Regularity of the score and convergence rates of diffusion models
Abstract: We show that the score function naturally adapts to the regularity of the data distribution. This result can be applied to the stability of diffusion models and provide a short proof of their minimax optimality.
Renata Turkes
Shoving tubes through shapes gives a sufficient and efficient shape statistic
The classical persistent homology transform was introduced in the field of topological data analysis about 10 years ago, and has since been proven to be a very powerful descriptor of Euclidean shapes. The transform sends a shape X to the map associating to each direction v on the sphere S^{n-1} the persistent diagram with respect to the height function h_v. The transform has been shown to be injective (it is a sufficient shape statistic: probing a shape from each direction completely describes it), and for each shape it gives a continuous map from the sphere to the space of persistence diagrams.
We introduce a generalised persistent homology transform (PHT) in which we consider arbitrary parameter spaces, and any filtration functions. In particular, we define the "distance-from-flat” PHT, where the parameter space is the Grassmannian AG(m,n) of affine subspaces of R^n, and the filtration functions d_P encode the distance from a given flat P.
We prove that this version retains continuity and injectivity, while offering computational advantages over the classical PHT. In particular, homology in degree 0 suffices for the injectivity of the distance-from-line, so-called tubular, PHT, yielding an efficient tool that can outperform top neural networks in shape classification.
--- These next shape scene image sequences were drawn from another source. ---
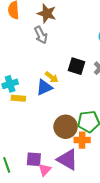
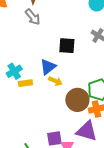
black square: (76, 66) -> (67, 46), moved
yellow arrow: (52, 77) -> (55, 81), moved

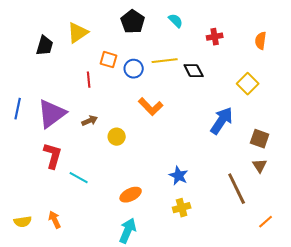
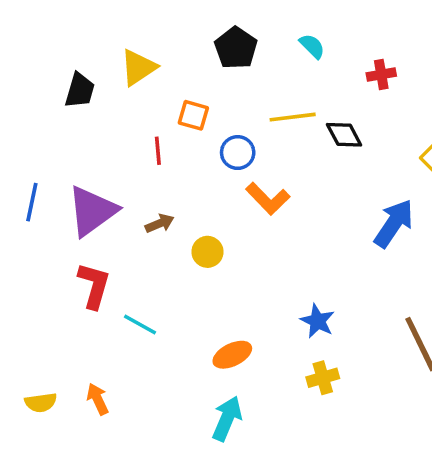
blue circle: (134, 69) -> (238, 153), moved

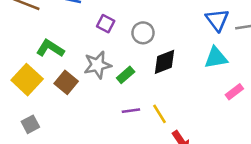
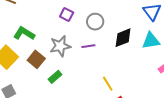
black diamond: (164, 62) -> (123, 38), moved
green rectangle: (126, 75) -> (55, 77), moved
purple line: (131, 111) -> (88, 46), moved

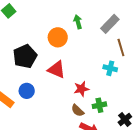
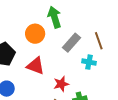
green arrow: (78, 22) -> (54, 17), size x1.5
gray rectangle: (110, 24) -> (71, 43), moved

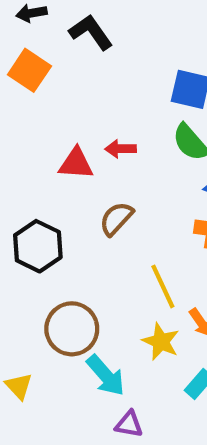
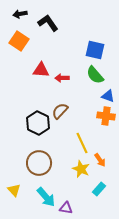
red triangle: (76, 164) -> (41, 70), moved
black hexagon: (38, 246) -> (38, 123), moved
cyan arrow: (106, 375) -> (46, 197), moved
Authors: Adam Onus, Nina Otter, Renata Turkes
Statistical analysis of empirical graph Laplacians
Laplacian Eigenmaps and Diffusion Maps are nonlinear dimensionality reduction methods that use the eigenvalues and eigenvectors of (un)normalized graph Laplacians. Both methods are applied when the data is sampled from a low-dimensional manifold, embedded in a high-dimensional Euclidean space. In addition, higher-order generalizations of graph Laplacians (so-called Hodge Laplacians) allow to deduce more sophisticated topological information. From a mathematical perspective, the main problem is to understand these empirical Laplacians as spectral approximations of the Laplace-Beltrami operators on the underlying manifold.
In this talk, we will first study graph Laplacians based on i.i.d. observations uniformly distributed on a compact submanifold of the Euclidean space. In our analysis, we connect these empirical Laplacians to kernel principal component analysis. This leads to novel points of view and allows to leverage results for empirical covariance operators in infinite dimensions. We will then discuss higher-order generalizations of graph Laplacians, and show how they are connected to Hodge theory on Riemannian manifolds.